Entonces ¿A qué vienen estos tipos ahora? ¿Cuál es la verdadera razón de su aterrizaje en el sistema educativo catalán?  En mi opinión, son igual que ladrones de verano provistos de la  ganzúa de la innovación -la palabra mágica de nuestro tiempo- gracias a la cual irrumpen con nocturnidad alevosa y premeditada  en el sistema público de enseñanza con la finalidad de  desmantelarlo, sumirlo en la más desoladora mediocridad para poder argumentar posteriormente la incapacidad de lo público, abrir de una vez por todas el gran negocio que supone la educación, negar y aniquilar la igualdad de oportunidades a las clases menos favorecidas y crear una élite que, ésta sí, se formará en los mejores colegios, con los mejores profesores y los mejores medios, tal y como hizo, por ejemplo Vallory, al que me resulta difícil imaginar de niño confesando al resto de la clase su asco, miedo, rabia, alegría o el amor desbocado que sentía  hacia su maestro, sus papás y todos sus compañeros.

Este curso la imagen de niños y niñas con mascarillas en las aulas puede resultarnos distópica, propia de una pesadilla o del género de ciencia ficción. La gran preocupación  es la incidencia que podrá causar la pandemia a lo largo del curso. La preservación de la  salud de nuestros hijos y de los profesionales de la educación es una cuestión prioritaria.  Sin embargo, más pronto que tarde, las mascarillas desaparecerán y junto a su mirada viva e inquieta los niños y  sus maestros volverán a ver, de manera recíproca y colectiva, la  expresión completa de sus rostros y con ella las señales que advierten o que revelan su curiosidad, su cansancio, su ilusión, su indiferencia o cualquier otra emoción que experimenta cualquiera a lo largo del día.

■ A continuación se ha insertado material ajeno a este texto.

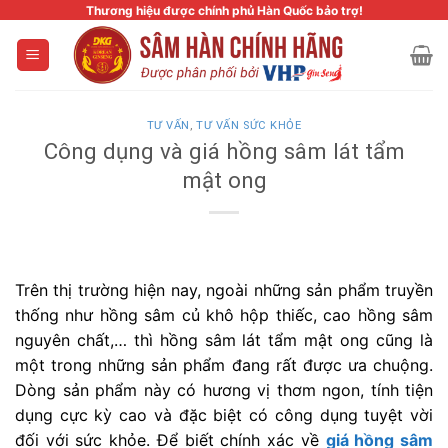
Skip
Thương hiệu được chính phủ Hàn Quốc bảo trợ!
to
content
TƯ VẤN
,
TƯ VẤN SỨC KHỎE
Công dụng và giá hồng sâm lát tẩm
mật ong
Trên thị trường hiện nay, ngoài những sản phẩm truyền
thống như hồng sâm củ khô hộp thiếc, cao hồng sâm
nguyên chất,… thì hồng sâm lát tẩm mật ong cũng là
một trong những sản phẩm đang rất được ưa chuộng.
Dòng sản phẩm này có hương vị thơm ngon, tính tiện
dụng cực kỳ cao và đặc biệt có công dụng tuyệt vời
đối với sức khỏe. Để biết chính xác về
giá hồng sâm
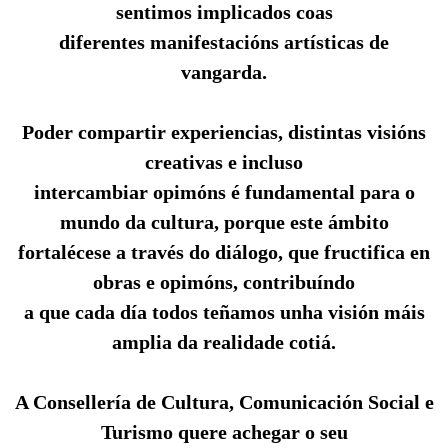
sentimos implicados coas
diferentes manifestacións artísticas de
vangarda.
Poder compartir experiencias, distintas visións
creativas e incluso
intercambiar opimóns é fundamental para o
mundo da cultura, porque este ámbito
fortalécese a través do diálogo, que fructifica en
obras e opimóns, contribuíndo
a que cada día todos teñamos unha visión máis
amplia da realidade cotiá.
A Consellería de Cultura, Comunicación Social e
Turismo quere achegar o seu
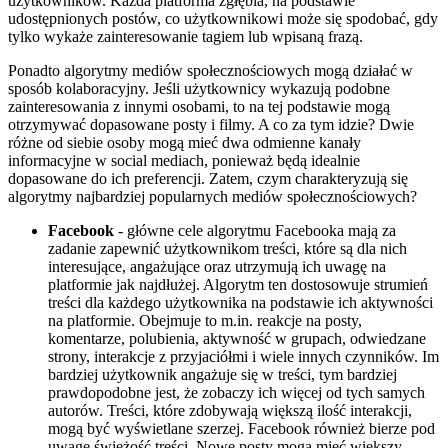
użytkowników. Każda platforma zgłębia, na podstawie
udostępnionych postów, co użytkownikowi może się spodobać, gdy
tylko wykaże zainteresowanie tagiem lub wpisaną frazą.
Ponadto algorytmy mediów społecznościowych mogą działać w
sposób kolaboracyjny. Jeśli użytkownicy wykazują podobne
zainteresowania z innymi osobami, to na tej podstawie mogą
otrzymywać dopasowane posty i filmy. A co za tym idzie? Dwie
różne od siebie osoby mogą mieć dwa odmienne kanały
informacyjne w social mediach, ponieważ będą idealnie
dopasowane do ich preferencji. Zatem, czym charakteryzują się
algorytmy najbardziej popularnych mediów społecznościowych?
Facebook
- główne cele algorytmu Facebooka mają za
zadanie zapewnić użytkownikom treści, które są dla nich
interesujące, angażujące oraz utrzymują ich uwagę na
platformie jak najdłużej. Algorytm ten dostosowuje strumień
treści dla każdego użytkownika na podstawie ich aktywności
na platformie. Obejmuje to m.in. reakcje na posty,
komentarze, polubienia, aktywność w grupach, odwiedzane
strony, interakcje z przyjaciółmi i wiele innych czynników. Im
bardziej użytkownik angażuje się w treści, tym bardziej
prawdopodobne jest, że zobaczy ich więcej od tych samych
autorów. Treści, które zdobywają większą ilość interakcji,
mogą być wyświetlane szerzej. Facebook również bierze pod
uwagę świeżość treści. Nowe posty mogą mieć większy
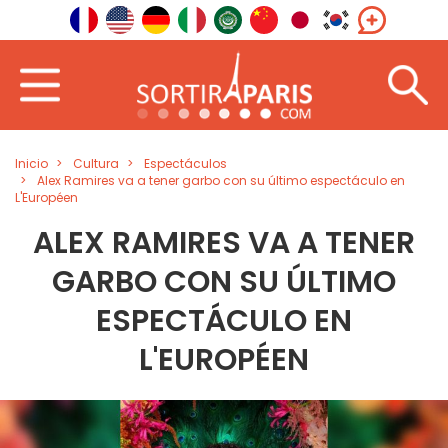
Inicio
Cultura
Espectáculos
Alex Ramires va a tener garbo con su último espectáculo en
L'Européen
ALEX RAMIRES VA A TENER
GARBO CON SU ÚLTIMO
ESPECTÁCULO EN
L'EUROPÉEN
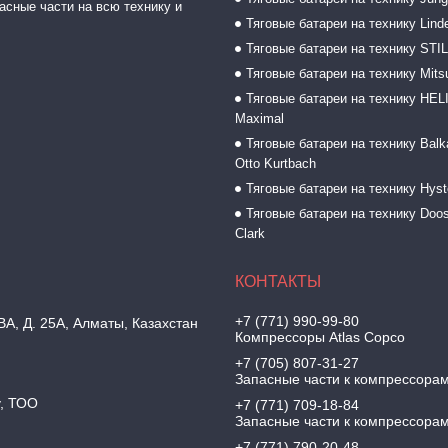
асные части на всю технику и
Тяговые батареи на технику Lind
Тяговые батареи на технику STI
Тяговые батареи на технику Mitsu
Тяговые батареи на технику HELI
Maximal
Тяговые батареи на технику Balk
Otto Kurtbach
Тяговые батареи на технику Hyst
Тяговые батареи на технику Doos
Clark
+7 (771) 990-99-80
, Д. 25А, Алматы, Казахстан
Компрессоры Atlas Copco
+7 (705) 807-31-27
Запасные части к компрессора
y, ТОО
+7 (771) 709-18-84
Запасные части к компрессора
+7 (771) 790-20-48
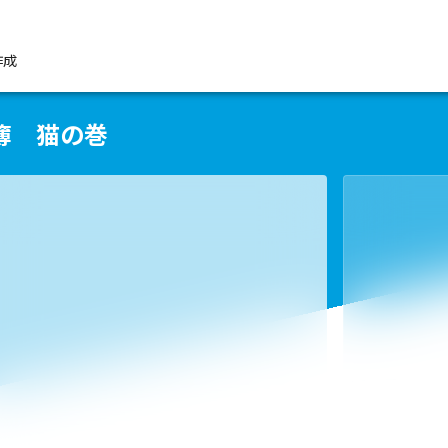
作成
簿 猫の巻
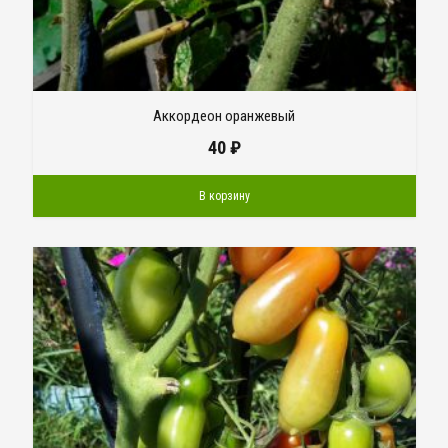
Аккордеон оранжевый
40
₽
В корзину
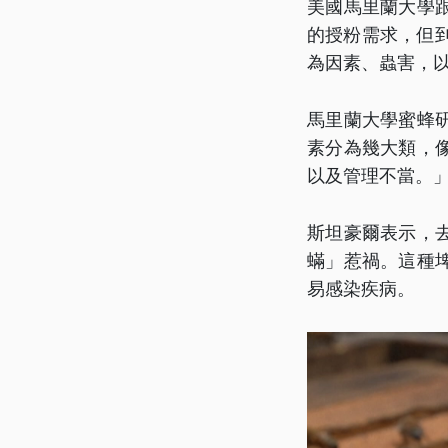
美國馬里蘭大學
的授粉需求，但到
為因素、蟲害，
馬里蘭大學蜜蜂
素分為幾大類，
以及管理不當。
斯坦豪爾表示，
蟎」惹禍。這種
易感染疾病。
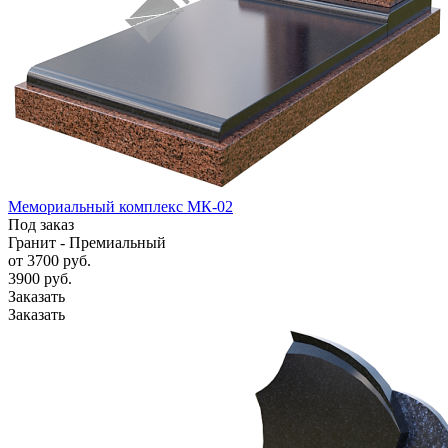
Мемориальный комплекс МК-02
Под заказ
Гранит - Премиальный
от 3700
руб.
3900 руб.
Заказать
Заказать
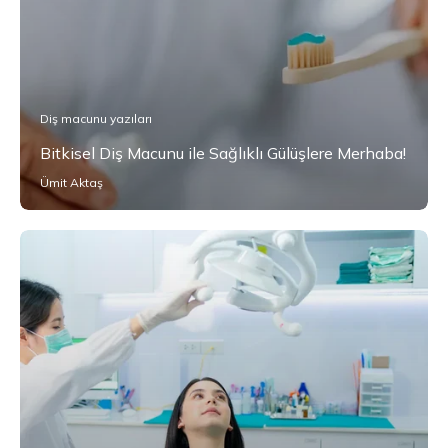
Diş macunu yazıları
Bitkisel Diş Macunu ile Sağlıklı Gülüşlere Merhaba!
Ümit Aktaş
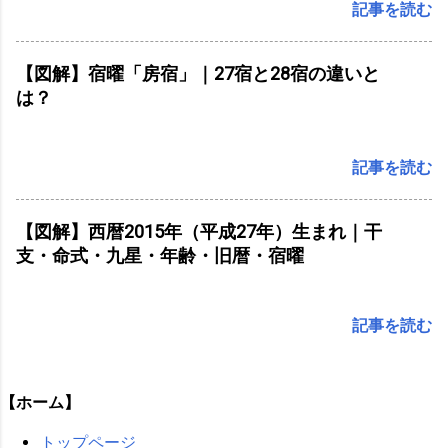
記事を読む
【図解】宿曜「房宿」｜27宿と28宿の違いと
は？
記事を読む
【図解】西暦2015年（平成27年）生まれ｜干
支・命式・九星・年齢・旧暦・宿曜
記事を読む
【ホーム】
トップページ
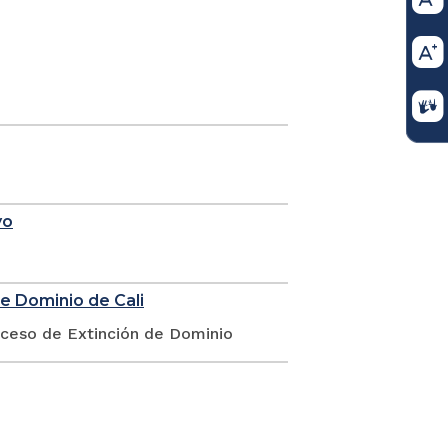
yo
de Dominio de Cali
oceso de Extinción de Dominio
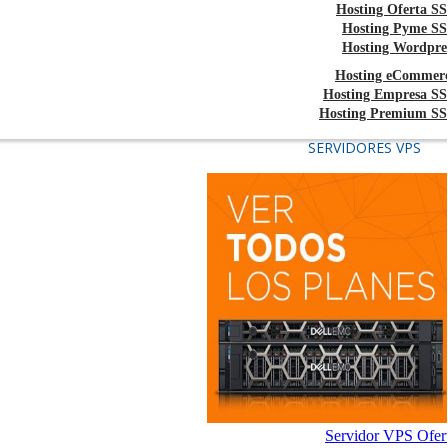
Hosting Oferta S
Hosting Pyme S
Hosting Wordpre
Hosting eCommer
Hosting Empresa S
Hosting Premium S
SERVIDORES VPS
Servidor VPS Ofer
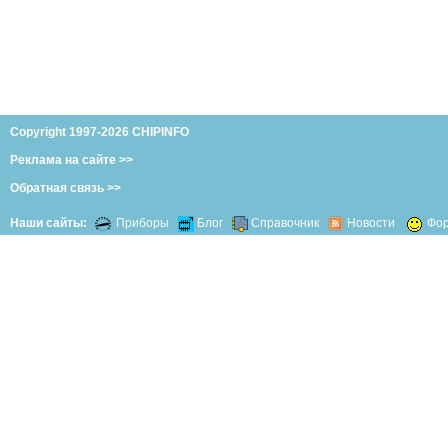
Copyright 1997-2026 CHIPINFO
Реклама на сайте >>
Обратная связь >>
Наши сайты:
Приборы
Блог
Справочник
Новости
Фо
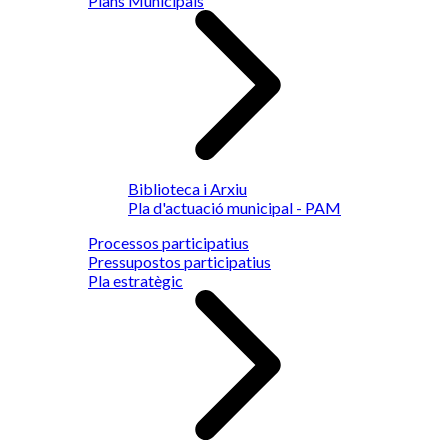
Plans Municipals
Biblioteca i Arxiu
Pla d'actuació municipal - PAM
Processos participatius
Pressupostos participatius
Pla estratègic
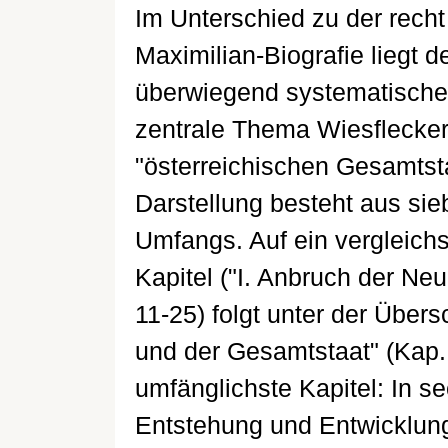
Im Unterschied zu der recht
Maximilian-Biografie liegt
überwiegend systematische
zentrale Thema Wiesfleckers
"österreichischen Gesamtsta
Darstellung besteht aus sie
Umfangs. Auf ein vergleich
Kapitel ("I. Anbruch der Ne
11-25) folgt unter der Übers
und der Gesamtstaat" (Kap. 
umfänglichste Kapitel: In s
Entstehung und Entwicklung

Algunos niños, cuando  el  maestro convertido en confesor, director espiritual o gurú insospechado de la secta les solicite que hagan público su estado de ánimo, añorarán  la mascarilla con la que, al menos, podían camuflar el enfado, la rabia y la impotencia de una  intimidad  asaltada y humillada. Y es que una vez que  la pesadilla de la pandemia se diluya y no queden más que  el  recuerdo terrible de nuestros sufrimientos e incertidumbres, la distopía de los niños CAPA  continuará en las aulas catalanas, a no ser que algo lo remedie.